As many of you who have been reading The Frisky for awhile know, I was engaged for much of the site’s lifespan. I was with my fiance for four years when he proposed on New Year’s Eve 2007. I wrote about being engaged for The Frisky in a regular column, “So I’m Engaged.” When he suddenly left me last September, I was, frankly, devastated to the point where I could not get out of bed. I missed a week of work and lost about 10 pounds. I felt absolutely mortified by the existence of those “So I’m Engaged” columns and couldn’t stand the thought of anyone reading them. They felt like the words of someone in a one-sided relationship, and their existence hurt me and embarrassed me. So, I took them down.

Our breakup wasn’t “official” (and by official I mean I finally changed my Facebook status to “single”) until mid-December, but during those few months between, I wrote a lot about what I was feeling in “The Break-Up Diaries.” I wrote about cutting off my hair, trying (and failing!) to have rebound sex, and questioning whether my ex had cheated on me or not. And then I wrote about the fog lifting, and realizing things truly were better off this way, and that I was OK with—scratch that, relieved to be single and free of someone who couldn’t be the partner I want and need.
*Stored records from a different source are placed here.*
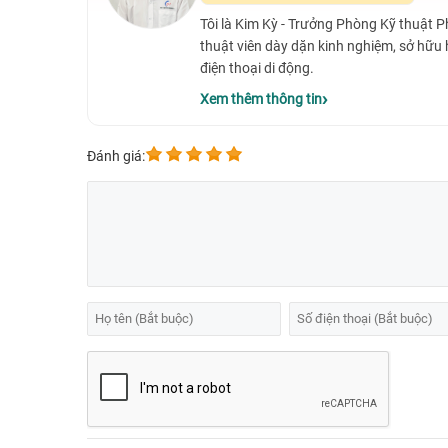
Tôi là Kim Kỳ - Trưởng Phòng Kỹ thuật 
thuật viên dày dặn kinh nghiệm, sở hữu
điện thoại di động.
Xem thêm thông tin
Đánh giá: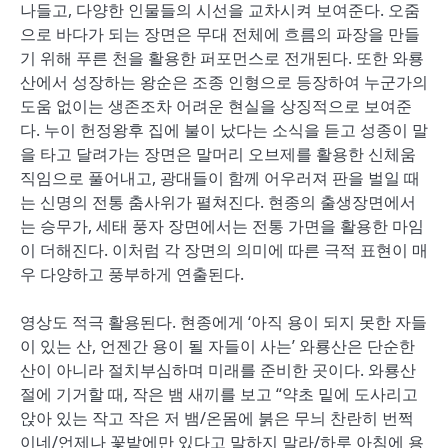
나들고, 다양한 인물들의 시선을 교차시켜 보여준다. 오줌
으로 바다가 되는 장면은 무대 전체에 흐름의 파장을 만들
기 위해 푸른 천을 활용한 퍼포먼스로 전개된다. 또한 와룡
산에서 성장하는 왕순은 조종 인형으로 등장하여 누군가의
도움 없이는 생존조차 어려운 현실을 상징적으로 보여준
다. 누이 헌정왕후 집에 불이 났다는 소식을 듣고 성종이 말
을 타고 달려가는 장면은 말머리 오브제를 활용한 신체움
직임으로 풀어내고, 광대들이 함께 어우러져 판을 벌일 때
는 신명의 전통 춤사위가 펼쳐진다. 현종의 출생장면에서
는 승무가, 세태 풍자 장면에서는 전통 가면을 활용한 마임
이 더해진다. 이처럼 각 장면의 의미에 따른 극적 표현이 매
우 다양하고 풍부하게 연출된다.
영상도 적극 활용된다. 현종에게 ‘아직 용이 되지 못한 자들
이 있는 산, 언젠간 용이 될 자들이 사는’ 와룡산은 단순한
산이 아니라 절치부심하며 미래를 준비한 곳이다. 와룡산
절에 기거할 때, 작은 뱀 새끼를 보고 “약초 밑에 도사리고
앉아 있는 작고 작은 저 뱀/온몸에 붉은 무늬 찬란히 번쩍
이네/언제나 꽃밭에만 있다고 말하지 말라/하루 아침에 용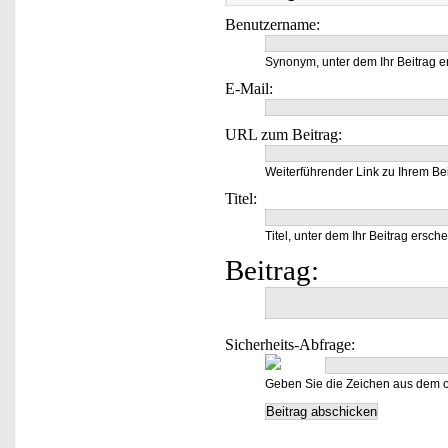
Benutzername:
Synonym, unter dem Ihr Beitrag e
E-Mail:
URL zum Beitrag:
Weiterführender Link zu Ihrem Bei
Titel:
Titel, unter dem Ihr Beitrag ersche
Beitrag:
Sicherheits-Abfrage:
Geben Sie die Zeichen aus dem o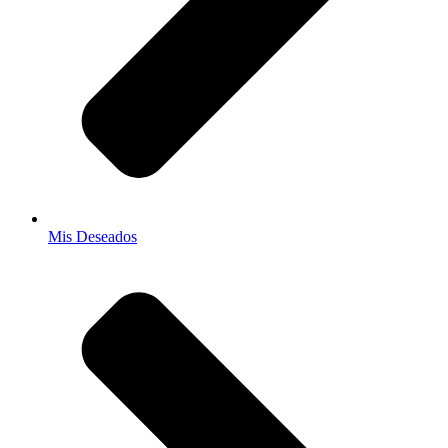
Mis Deseados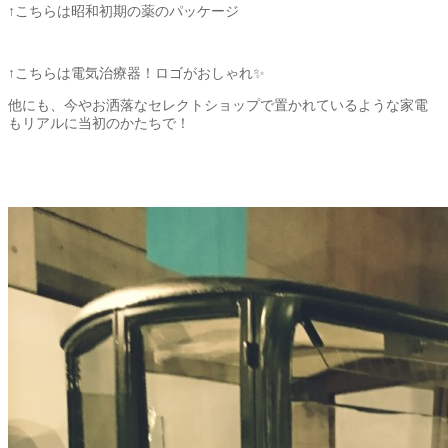
↑こちらは昭和初期の薬のパッケージ
↑こちらは電気治療器！ロゴがおしゃれ✨
他にも、今やお洒落なセレクトショップで置かれているような家電
もリアルに当初のかたちで！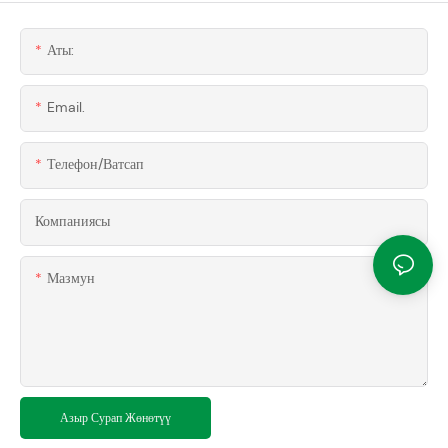
Аты:
Email.
Телефон/ватсап
Компаниясы
Мазмун
Азыр Сурап Жөнөтүү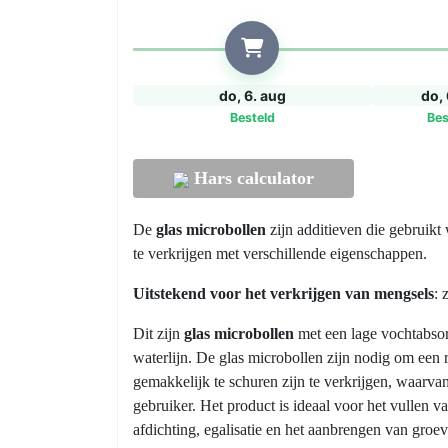
–
Verdikkingsmiddel
voor
Hars
do, 6. aug
do, 
800gr
Besteld
Bes
aantal
Hars calculator
De
glas microbollen
zijn additieven die gebruik
te verkrijgen met verschillende eigenschappen.
Uitstekend voor het verkrijgen van mengsels
: 
Dit zijn
glas microbollen
met een lage vochtabsor
waterlijn. De glas microbollen zijn nodig om een 
gemakkelijk te schuren zijn te verkrijgen, waarvan
gebruiker. Het product is ideaal voor het vullen v
afdichting, egalisatie en het aanbrengen van groe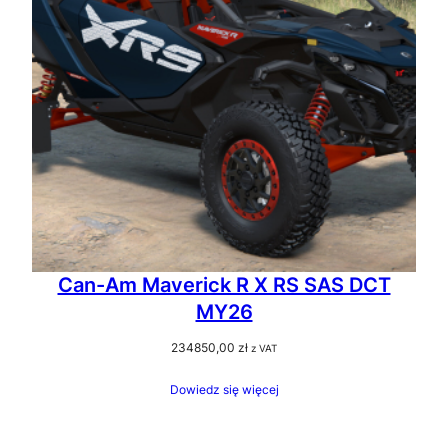
Can-Am Maverick R X RS SAS DCT
MY26
234850,00
zł
z VAT
Dowiedz się więcej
Today, I put those “So I’m Engaged” columns back online, not because I particularly want to go back and read them (they still make my stomach hurt), but so you can, to give you a bit of history—as I start writing about dating again in a new column tentatively titled “Dating Amelia.” I have been totally nervous about writing about my personal life again and think I will be a little cautious at first. Going through the breakup of a relationship that you wrote about online is an interesting thing. I felt a little bit like the woman who wrote How Stella Got Her Groove Back and then found out the hot dude who gave her that groove back was totes gay on the side. Anyway, I got so many nice emails from people who I had never met, and the site got tons of comments from women who had been heartbroken and were pissed off about it, too.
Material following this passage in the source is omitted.